Le opere in esposizione appartengono alla ricca collezione che il gallerista raccolse e catalogò nel corso della sua vita e questo evento, a più di due mesi dalla sua morte, vuole essere una celebrazione della sua intensa attività di esperto d’arte. L’arco di tempo va dagli anni cinquanta ai sessanta, un decennio che caratterizza l’operato del pittore con paesaggi, nature morte, gruppi di figure e ritratti.
Originariamente pittore delle piccole nature morte, si dedicò successivamente al collage e alle suggestioni della pop art americana. La sua grande opera in fisionomie Il presepe dipinto, realizzata negli anni Ottanta, contribuì alla rinascita del centro storico di Salerno.
La mostra sarà presentata dal noto critico d’arte, nonché accademico e amico, Massimo Bignardi.
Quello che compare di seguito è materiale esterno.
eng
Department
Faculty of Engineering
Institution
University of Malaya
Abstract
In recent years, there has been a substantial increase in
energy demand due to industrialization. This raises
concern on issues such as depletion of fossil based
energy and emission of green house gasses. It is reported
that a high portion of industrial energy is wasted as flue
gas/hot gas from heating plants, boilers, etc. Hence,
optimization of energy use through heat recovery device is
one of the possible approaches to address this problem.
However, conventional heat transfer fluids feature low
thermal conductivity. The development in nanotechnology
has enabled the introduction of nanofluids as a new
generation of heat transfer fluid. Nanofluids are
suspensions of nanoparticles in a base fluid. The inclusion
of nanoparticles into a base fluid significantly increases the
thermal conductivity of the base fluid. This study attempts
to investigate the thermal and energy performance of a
Cenni biografici e critici su Mario Carotenuto
Nato a Tramonti, si formò all’Accademia di Belle Arti di Napoli con i maestri Vincenzo Ciardo ed Emilio Notte. Furono essenziali per il suo percorso i viaggi a Parigi, Madrid e Monaco e lo scambio con intellettuali del calibro di Alfonso Gatto, Raphael Alberti, Edoardo Sanguineti, Marcello Venturoli, Duilio Morosini, Alberico Sala, Paolo Ricci e Vasco Pratolini.
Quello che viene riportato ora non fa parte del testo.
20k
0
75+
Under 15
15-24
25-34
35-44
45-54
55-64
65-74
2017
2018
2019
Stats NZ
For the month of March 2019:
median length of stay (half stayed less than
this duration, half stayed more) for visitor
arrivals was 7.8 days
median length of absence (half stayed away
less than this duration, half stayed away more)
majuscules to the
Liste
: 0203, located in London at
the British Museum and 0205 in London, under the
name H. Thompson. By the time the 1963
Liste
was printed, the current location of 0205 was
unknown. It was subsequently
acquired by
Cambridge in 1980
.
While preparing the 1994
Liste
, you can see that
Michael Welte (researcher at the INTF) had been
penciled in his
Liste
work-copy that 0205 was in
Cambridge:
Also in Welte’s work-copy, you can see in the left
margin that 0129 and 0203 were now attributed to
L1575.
Carotenuto eseguì numerose opere destinate a spazi pubblici, fra queste i pannelli decorativi per il Poliambulatorio comunale di Salerno (1967), per l’Ospedale Civile di Pagani (1967), l’affresco per la Sala delle Conferenze dell’Ordine dei Medici (1968), il grande pannello per la sede nazionale dei Monopoli di Stato a Roma. Il presepe dipinto, inaugurato nel 1982 e conservato nella sala S. Lazzaro del Duomo di Salerno, costituisce un patrimonio di grande valore artistico. L’idea nacque dal suo ex allievo Peppe Natella. I 100 pezzi, sagomati e dipinti a mano a grandezza naturale, raffigurano sia persone umili sia personaggi importanti in una comunità sana e solidale.